### Material provided

● ● ● ● ● ● ●

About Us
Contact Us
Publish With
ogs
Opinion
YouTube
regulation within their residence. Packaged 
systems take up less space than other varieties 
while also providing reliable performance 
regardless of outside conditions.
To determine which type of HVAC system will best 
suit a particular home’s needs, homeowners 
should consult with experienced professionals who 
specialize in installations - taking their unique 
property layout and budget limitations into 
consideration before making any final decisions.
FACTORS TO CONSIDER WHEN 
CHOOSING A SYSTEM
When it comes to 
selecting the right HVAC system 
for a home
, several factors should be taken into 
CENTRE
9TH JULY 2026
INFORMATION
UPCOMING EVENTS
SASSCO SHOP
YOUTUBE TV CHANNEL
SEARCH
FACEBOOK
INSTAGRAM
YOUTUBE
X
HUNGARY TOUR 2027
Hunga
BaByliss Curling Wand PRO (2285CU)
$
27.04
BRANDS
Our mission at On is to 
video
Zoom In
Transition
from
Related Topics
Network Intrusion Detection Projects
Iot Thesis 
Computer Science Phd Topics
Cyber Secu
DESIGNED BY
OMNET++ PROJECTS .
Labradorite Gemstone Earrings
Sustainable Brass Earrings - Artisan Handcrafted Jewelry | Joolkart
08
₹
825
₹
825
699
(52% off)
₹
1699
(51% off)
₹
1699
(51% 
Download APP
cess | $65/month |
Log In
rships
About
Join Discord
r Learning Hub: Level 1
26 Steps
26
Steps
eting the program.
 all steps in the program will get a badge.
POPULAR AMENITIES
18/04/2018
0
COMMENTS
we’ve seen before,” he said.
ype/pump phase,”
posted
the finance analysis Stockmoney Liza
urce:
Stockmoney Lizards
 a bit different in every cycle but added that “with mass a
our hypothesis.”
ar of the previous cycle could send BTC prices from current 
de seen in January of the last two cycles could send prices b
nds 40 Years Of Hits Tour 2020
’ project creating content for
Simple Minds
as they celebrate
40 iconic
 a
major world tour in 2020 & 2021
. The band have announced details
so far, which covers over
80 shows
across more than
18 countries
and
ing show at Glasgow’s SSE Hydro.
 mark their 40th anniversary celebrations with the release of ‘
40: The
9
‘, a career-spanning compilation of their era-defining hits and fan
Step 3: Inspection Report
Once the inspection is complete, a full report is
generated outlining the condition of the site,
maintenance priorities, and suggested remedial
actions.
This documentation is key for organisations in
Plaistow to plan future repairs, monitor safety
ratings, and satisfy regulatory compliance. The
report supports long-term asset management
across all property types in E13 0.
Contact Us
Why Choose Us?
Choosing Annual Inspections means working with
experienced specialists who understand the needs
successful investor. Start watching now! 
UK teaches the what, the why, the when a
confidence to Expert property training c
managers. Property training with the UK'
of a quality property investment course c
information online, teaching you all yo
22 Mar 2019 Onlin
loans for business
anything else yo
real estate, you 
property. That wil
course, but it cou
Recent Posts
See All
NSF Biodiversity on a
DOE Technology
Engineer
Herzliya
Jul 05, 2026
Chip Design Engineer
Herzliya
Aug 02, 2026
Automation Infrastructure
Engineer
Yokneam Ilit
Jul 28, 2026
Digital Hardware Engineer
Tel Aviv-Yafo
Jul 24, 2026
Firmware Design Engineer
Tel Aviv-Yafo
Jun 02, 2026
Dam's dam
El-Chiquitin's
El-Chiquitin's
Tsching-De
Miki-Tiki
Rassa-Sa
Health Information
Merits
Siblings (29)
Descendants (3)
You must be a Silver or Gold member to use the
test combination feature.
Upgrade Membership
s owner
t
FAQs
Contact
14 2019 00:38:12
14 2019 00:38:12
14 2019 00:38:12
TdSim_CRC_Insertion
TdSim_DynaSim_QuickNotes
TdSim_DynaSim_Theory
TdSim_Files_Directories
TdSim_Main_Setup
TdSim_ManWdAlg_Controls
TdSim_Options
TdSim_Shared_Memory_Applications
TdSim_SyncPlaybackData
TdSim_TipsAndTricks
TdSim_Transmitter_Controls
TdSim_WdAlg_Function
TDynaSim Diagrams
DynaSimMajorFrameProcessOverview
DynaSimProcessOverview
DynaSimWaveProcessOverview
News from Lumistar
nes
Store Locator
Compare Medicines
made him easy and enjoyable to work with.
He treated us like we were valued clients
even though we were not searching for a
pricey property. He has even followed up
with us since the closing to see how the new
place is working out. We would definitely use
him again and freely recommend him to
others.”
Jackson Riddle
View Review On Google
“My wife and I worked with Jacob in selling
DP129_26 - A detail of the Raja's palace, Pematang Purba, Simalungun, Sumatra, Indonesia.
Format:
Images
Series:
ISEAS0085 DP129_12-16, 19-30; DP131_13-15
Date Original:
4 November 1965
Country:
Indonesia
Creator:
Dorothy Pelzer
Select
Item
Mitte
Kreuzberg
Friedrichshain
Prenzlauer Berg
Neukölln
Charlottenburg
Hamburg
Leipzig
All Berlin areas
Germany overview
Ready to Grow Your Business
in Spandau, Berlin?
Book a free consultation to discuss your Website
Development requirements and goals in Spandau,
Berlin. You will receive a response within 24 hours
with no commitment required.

● ● ● ● ● ● ●

### Required work
Please return only the lines above, starting at the line that has "Siblings (29)" and ending at the line that has "TdSim_DynaSim_Theory", keeping both and leaving each one unchanged.

### Answer to the exercise
Siblings (29)
Descendants (3)
You must be a Silver or Gold member to use the
test combination feature.
Upgrade Membership
s owner
t
FAQs
Contact
14 2019 00:38:12
14 2019 00:38:12
14 2019 00:38:12
TdSim_CRC_Insertion
TdSim_DynaSim_QuickNotes
TdSim_DynaSim_Theory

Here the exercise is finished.